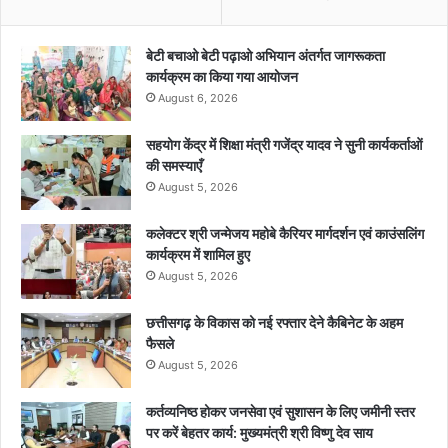
बेटी बचाओ बेटी पढ़ाओ अभियान अंतर्गत जागरूकता
कार्यक्रम का किया गया आयोजन
August 6, 2026
सहयोग केंद्र में शिक्षा मंत्री गजेंद्र यादव ने सुनी कार्यकर्ताओं
की समस्याएँ
August 5, 2026
कलेक्टर श्री जन्मेजय महोबे कैरियर मार्गदर्शन एवं काउंसलिंग
कार्यक्रम में शामिल हुए
August 5, 2026
छत्तीसगढ़ के विकास को नई रफ्तार देने कैबिनेट के अहम
फैसले
August 5, 2026
कर्तव्यनिष्ठ होकर जनसेवा एवं सुशासन के लिए जमीनी स्तर
पर करें बेहतर कार्य: मुख्यमंत्री श्री विष्णु देव साय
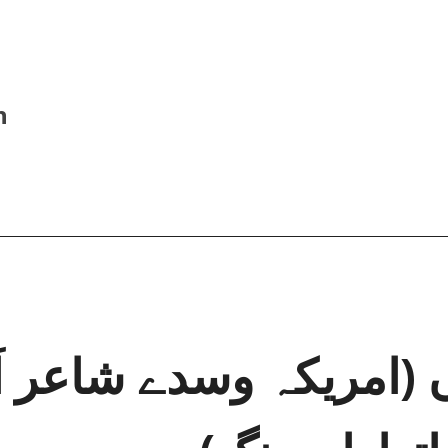
h
نوں (امریکہ وسدے شاعر اَ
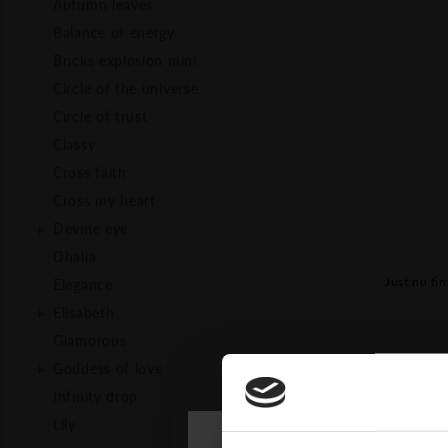
Autumn leaves
Balance of energy
Bricks explosion mini
Circle of the universe
Circle of trust
Classy
Cross faith
Cross my heart
Devine eye
Dhalia
Just nu fin
Elegance
Elisabeth
Glamorous
Goddess of love
Infinity drop
Lily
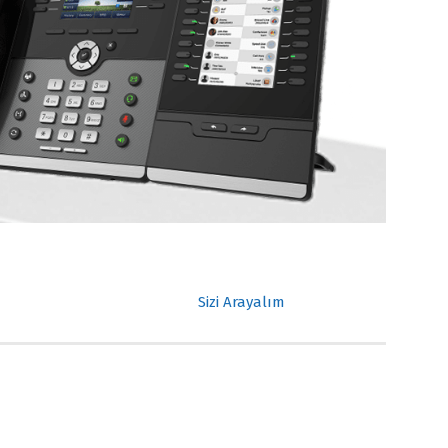
Sizi Arayalım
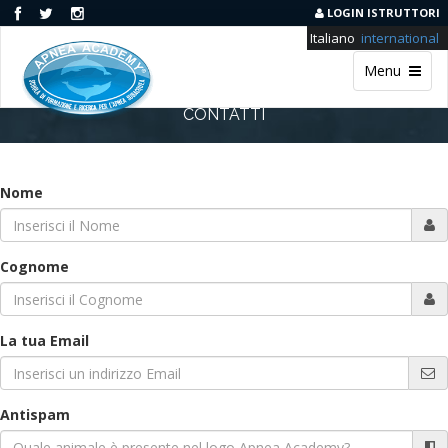
LOGIN ISTRUTTORI
Italiano
international
Menu
CONTATTI
Nome
Cognome
La tua Email
Antispam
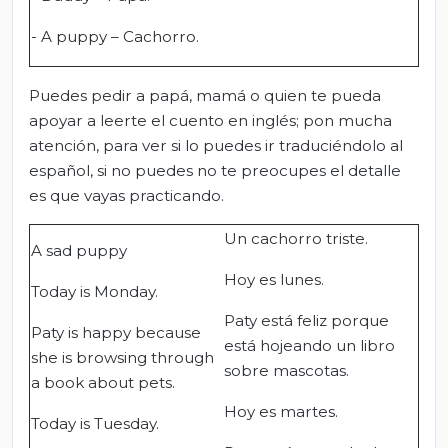
- A puppy – Cachorro.
Puedes pedir a papá, mamá o quien te pueda
apoyar a leerte el cuento en inglés; pon mucha
atención, para ver si lo puedes ir traduciéndolo al
español, si no puedes no te preocupes el detalle
es que vayas practicando.
Un cachorro triste.
A sad puppy
Hoy es lunes.
Today is Monday.
Paty está feliz porque
Paty is happy because
está hojeando un libro
she is browsing through
sobre mascotas.
a book about pets.
Hoy es martes.
Today is Tuesday.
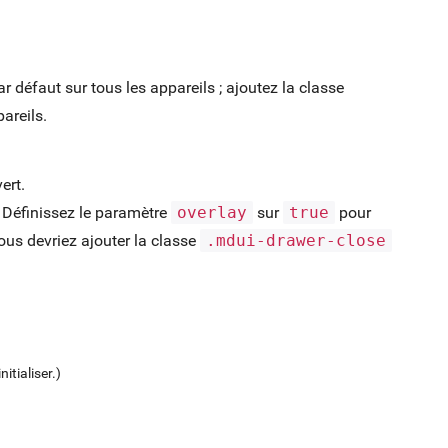
r défaut sur tous les appareils ; ajoutez la classe
areils.
ert.
. Définissez le paramètre
overlay
sur
true
pour
ous devriez ajouter la classe
.mdui-drawer-close
nitialiser.)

+ + + + + + +

PROBLEM DESCRIPTION =
If a record holds a picture, leave the picture out, but repeat every line exactly.

THE ANSWER =
बेटी बचाओ बेटी पढ़ाओ अभियान अंतर्गत जागरूकता
कार्यक्रम का किया गया आयोजन
August 6, 2026
सहयोग केंद्र में शिक्षा मंत्री गजेंद्र यादव ने सुनी कार्यकर्ताओं
की समस्याएँ
August 5, 2026
कलेक्टर श्री जन्मेजय महोबे कैरियर मार्गदर्शन एवं काउंसलिंग
कार्यक्रम में शामिल हुए
August 5, 2026
छत्तीसगढ़ के विकास को नई रफ्तार देने कैबिनेट के अहम
फैसले
August 5, 2026
कर्तव्यनिष्ठ होकर जनसेवा एवं सुशासन के लिए जमीनी स्तर
पर करें बेहतर कार्य: मुख्यमंत्री श्री विष्णु देव साय
h
نوں (امریکہ وسدے شاعر اَ
Autumn leaves
Balance of energy
Bricks explosion mini
Circle of the universe
Circle of trust
Classy
Cross faith
Cross my heart
Devine eye
Dhalia
Just nu fin
Elegance
Elisabeth
Glamorous
Goddess of love
Infinity drop
Lily
Sizi Arayalım
LOGIN ISTRUTTORI
Italiano
international
Menu
CONTATTI
Nome
Cognome
La tua Email
Antispam
- A puppy – Cachorro.
Puedes pedir a papá, mamá o quien te pueda
apoyar a leerte el cuento en inglés; pon mucha
atención, para ver si lo puedes ir traduciéndolo al
español, si no puedes no te preocupes el detalle
es que vayas practicando.
Un cachorro triste.
A sad puppy
Hoy es lunes.
Today is Monday.
Paty está feliz porque
Paty is happy because
está hojeando un libro
she is browsing through
sobre mascotas.
a book about pets.
Hoy es martes.
Today is Tuesday.
r défaut sur tous les appareils ; ajoutez la classe
areils.
ert.
. Définissez le paramètre
overlay
sur
true
pour
ous devriez ajouter la classe
.mdui-drawer-close
nitialiser.)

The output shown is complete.